● Work task
An unchanged copy of all the lines below is expected, and it should contain no pictures.

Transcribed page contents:
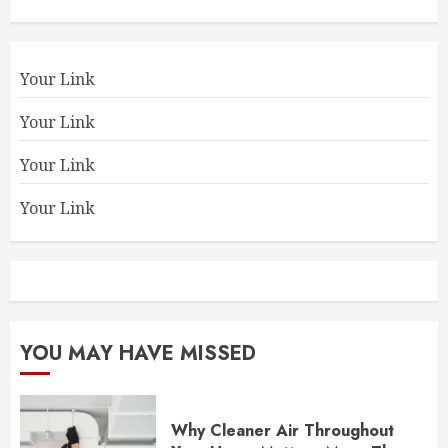
Your Link
Your Link
Your Link
Your Link
YOU MAY HAVE MISSED
Why Cleaner Air Throughout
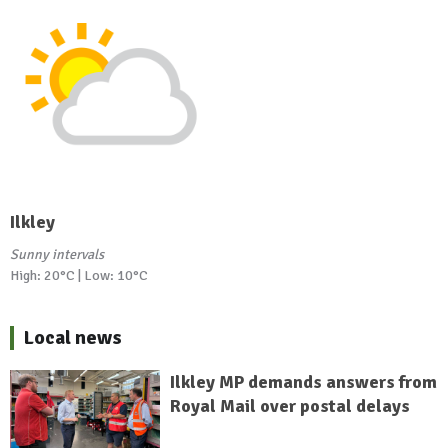
Ilkley
Sunny intervals
High: 20°C | Low: 10°C
Local news
Ilkley MP demands answers from
Royal Mail over postal delays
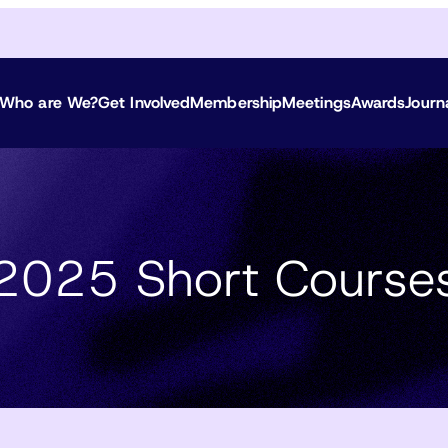
Who are We?
Get Involved
Membership
Meetings
Awards
Journ
2025 Short Course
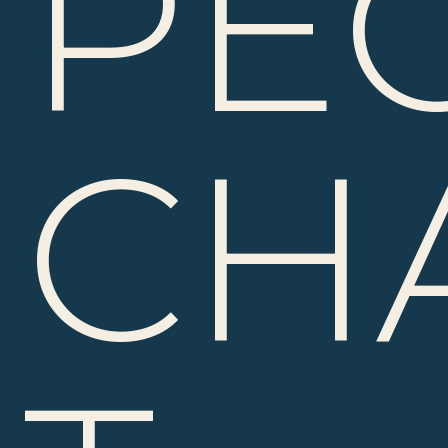
PE
CH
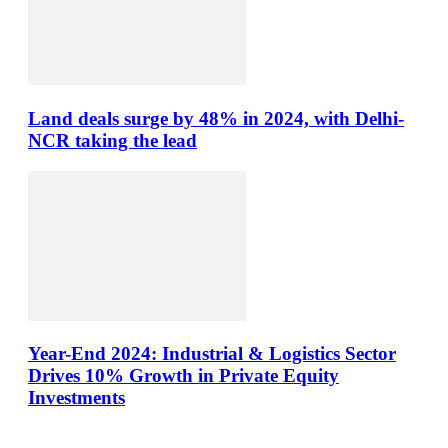
Land deals surge by 48% in 2024, with Delhi-
NCR taking the lead
Year-End 2024: Industrial & Logistics Sector
Drives 10% Growth in Private Equity
Investments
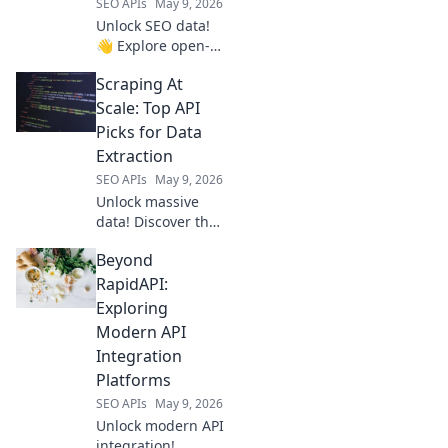
SEO APIs
May 9, 2026
Unlock SEO data!
👋 Explore open-
source tools
Scraping At
beyond Semrush
API for powerful,
Scale: Top API
flexible data
Picks for Data
extraction. Click to
Extraction
elevate your SEO
SEO APIs
May 9, 2026
game!
Unlock massive
data! Discover the
best APIs for
Beyond
large-scale web
scraping and
RapidAPI:
efficient data
Exploring
extraction.
Modern API
Integration
Platforms
SEO APIs
May 9, 2026
Unlock modern API
integration!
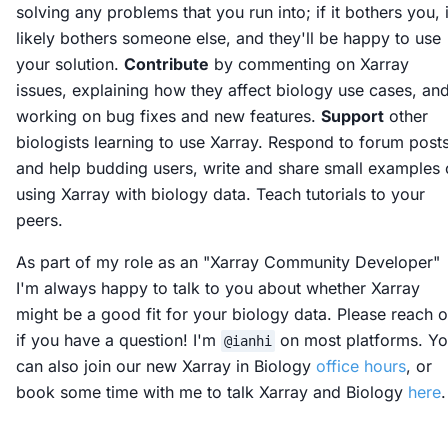
solving any problems that you run into; if it bothers you, i
likely bothers someone else, and they'll be happy to use
your solution.
Contribute
by commenting on Xarray
issues, explaining how they affect biology use cases, an
working on bug fixes and new features.
Support
other
biologists learning to use Xarray. Respond to forum post
and help budding users, write and share small examples 
using Xarray with biology data. Teach tutorials to your
peers.
As part of my role as an "Xarray Community Developer"
I'm always happy to talk to you about whether Xarray
might be a good fit for your biology data. Please reach o
if you have a question! I'm
on most platforms. Y
@ianhi
can also join our new Xarray in Biology
office hours
, or
book some time with me to talk Xarray and Biology
here
.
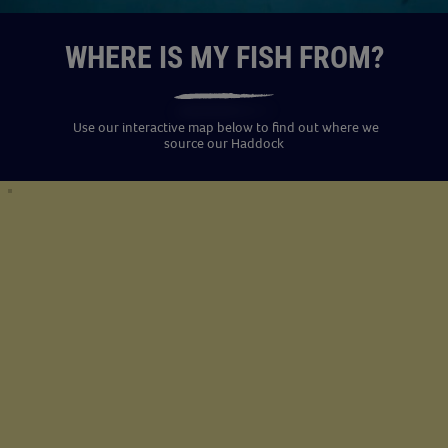
WHERE IS MY FISH FROM?
Use our interactive map below to find out where we
source our Haddock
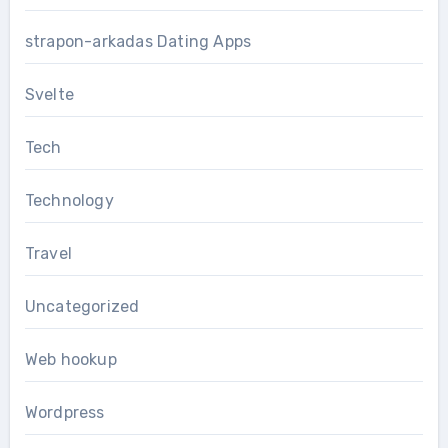
strapon-arkadas Dating Apps
Svelte
Tech
Technology
Travel
Uncategorized
Web hookup
Wordpress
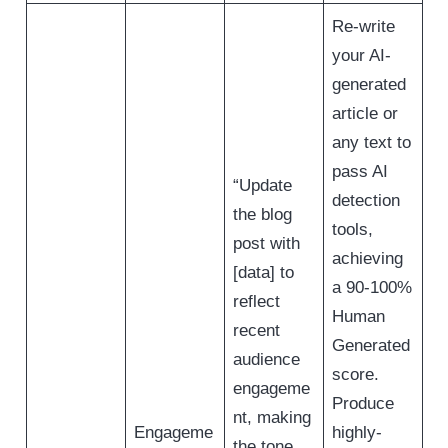
Re-write
your AI-
generated
article or
any text to
pass AI
“Update
detection
the blog
tools,
post with
achieving
[data] to
a 90-100%
reflect
Human
recent
Generated
audience
score.
engageme
Produce
nt, making
Engageme
highly-
the tone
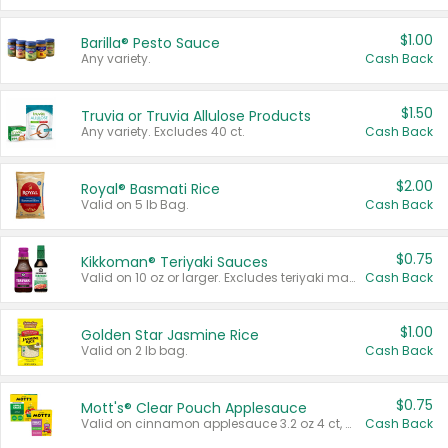
$1.00
Barilla® Pesto Sauce
Any variety.
Cash Back
$1.50
Truvia or Truvia Allulose Products
Any variety. Excludes 40 ct.
Cash Back
$2.00
Royal® Basmati Rice
Valid on 5 lb Bag.
Cash Back
$0.75
Kikkoman® Teriyaki Sauces
Valid on 10 oz or larger. Excludes teriyaki marinade & sauce original 10 oz.
Cash Back
$1.00
Golden Star Jasmine Rice
Valid on 2 lb bag.
Cash Back
$0.75
Mott's® Clear Pouch Applesauce
Valid on cinnamon applesauce 3.2 oz 4 ct, applesauce 3.2 oz 4 ct, no sugar added applesauce 3.2 oz 4 ct, or fruit smoothie mixed berry 4.2 oz 4 ct.
Cash Back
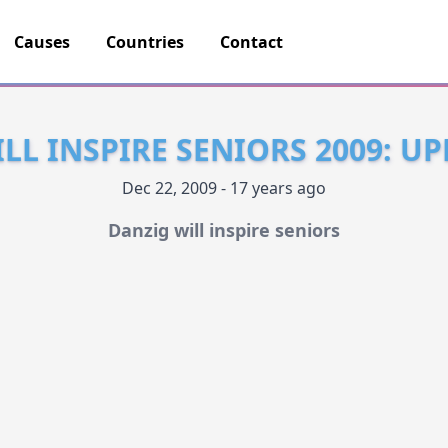
Causes
Countries
Contact
LL INSPIRE SENIORS 2009: UP
Dec 22, 2009 - 17 years ago
Danzig will inspire seniors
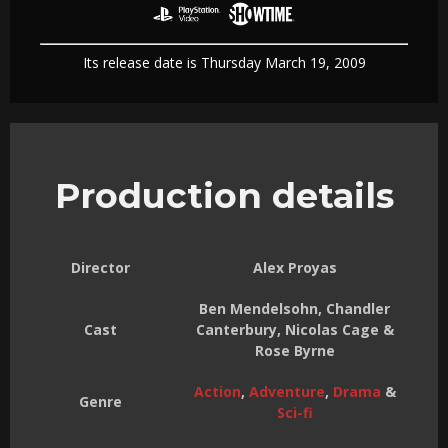
Its release date is Thursday March 19, 2009
Production details
Director
Alex Proyas
Ben Mendelsohn, Chandler
Cast
Canterbury, Nicolas Cage &
Rose Byrne
Action
,
Adventure
,
Drama
&
Genre
Sci-fi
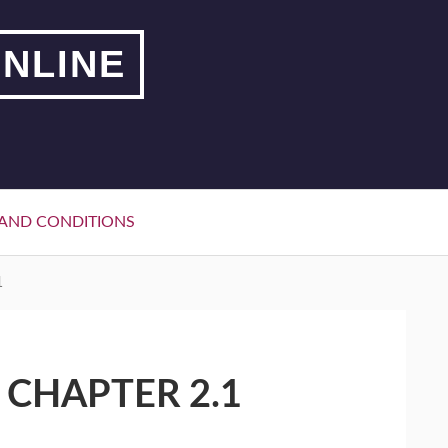
NLINE
AND CONDITIONS
1
 CHAPTER 2.1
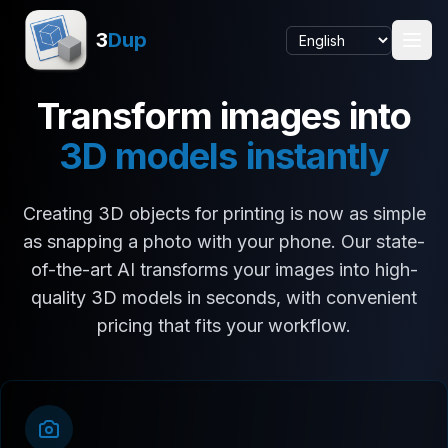
3
Dup
Transform images into
3D models instantly
Creating 3D objects for printing is now as simple
as snapping a photo with your phone. Our state-
of-the-art AI transforms your images into high-
quality 3D models in seconds, with convenient
pricing that fits your workflow.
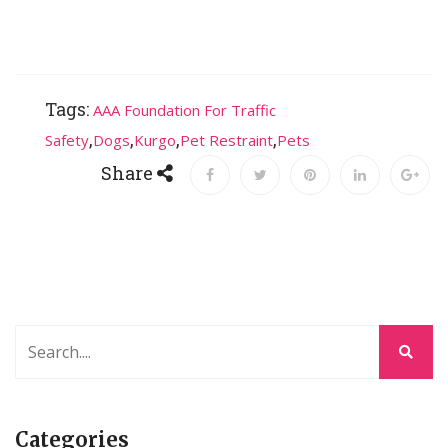
Tags:
AAA Foundation For Traffic
,
,
,
,
Safety
Dogs
Kurgo
Pet Restraint
Pets
Share
Categories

● Exercise result
Your Link
Your Link
Your Link
Your Link
YOU MAY HAVE MISSED
Why Cleaner Air Throughout
Ilkley
Sunny intervals
High: 20°C | Low: 10°C
Local news
Ilkley MP demands answers from
Royal Mail over postal delays
Who are We?
Get Involved
Membership
Meetings
Awards
Journ
2025 Short Course
PE
CH
Land deals surge by 48% in 2024, with Delhi-
NCR taking the lead
Year-End 2024: Industrial & Logistics Sector
Drives 10% Growth in Private Equity
Investments
SEO APIs
May 9, 2026
Unlock SEO data!
👋 Explore open-
source tools
Scraping At
beyond Semrush
API for powerful,
Scale: Top API
flexible data
Picks for Data
extraction. Click to
Extraction
elevate your SEO
SEO APIs
May 9, 2026
game!
Unlock massive
data! Discover the
best APIs for
Beyond
large-scale web
scraping and
RapidAPI:
efficient data
Exploring
extraction.
Modern API
Integration
Platforms
SEO APIs
May 9, 2026
Unlock modern API
integration!
solving any problems that you run into; if it bothers you, i
likely bothers someone else, and they'll be happy to use
your solution.
Contribute
by commenting on Xarray
issues, explaining how they affect biology use cases, an
working on bug fixes and new features.
Support
other
biologists learning to use Xarray. Respond to forum post
and help budding users, write and share small examples 
using Xarray with biology data. Teach tutorials to your
peers.
As part of my role as an "Xarray Community Developer"
I'm always happy to talk to you about whether Xarray
might be a good fit for your biology data. Please reach o
if you have a question! I'm
on most platforms. Y
@ianhi
can also join our new Xarray in Biology
office hours
, or
book some time with me to talk Xarray and Biology
here
.
WHERE IS MY FISH FROM?
Use our interactive map below to find out where we
source our Haddock
strapon-arkadas Dating Apps
Svelte
Tech
Technology
Travel
Uncategorized
Web hookup
Wordpress
Re-write
your AI-
generated
article or
any text to
pass AI
“Update
detection
the blog
tools,
post with
achieving
[data] to
a 90-100%
reflect
Human
recent
Generated
audience
score.
engageme
Produce
nt, making
Engageme
highly-
the tone
$1.00
Barilla® Pesto Sauce
Any variety.
Cash Back
$1.50
Truvia or Truvia Allulose Products
Any variety. Excludes 40 ct.
Cash Back
$2.00
Royal® Basmati Rice
Valid on 5 lb Bag.
Cash Back
$0.75
Kikkoman® Teriyaki Sauces
Valid on 10 oz or larger. Excludes teriyaki marinade & sauce original 10 oz.
Cash Back
$1.00
Golden Star Jasmine Rice
Valid on 2 lb bag.
Cash Back
$0.75
Mott's® Clear Pouch Applesauce
Valid on cinnamon applesauce 3.2 oz 4 ct, applesauce 3.2 oz 4 ct, no sugar added applesauce 3.2 oz 4 ct, or fruit smoothie mixed berry 4.2 oz 4 ct.
Cash Back
Causes
Countries
Contact
LL INSPIRE SENIORS 2009: UP
Dec 22, 2009 - 17 years ago
Danzig will inspire seniors
Its release date is Thursday March 19, 2009
Production details
Director
Alex Proyas
Ben Mendelsohn, Chandler
Cast
Canterbury, Nicolas Cage &
Rose Byrne
Action
,
Adventure
,
Drama
&
Genre
Sci-fi
NLINE
AND CONDITIONS
1
 CHAPTER 2.1
3
Dup
Transform images into
3D models instantly
Creating 3D objects for printing is now as simple
as snapping a photo with your phone. Our state-
of-the-art AI transforms your images into high-
quality 3D models in seconds, with convenient
pricing that fits your workflow.
Tags:
AAA Foundation For Traffic
,
,
,
,
Safety
Dogs
Kurgo
Pet Restraint
Pets
Share
Categories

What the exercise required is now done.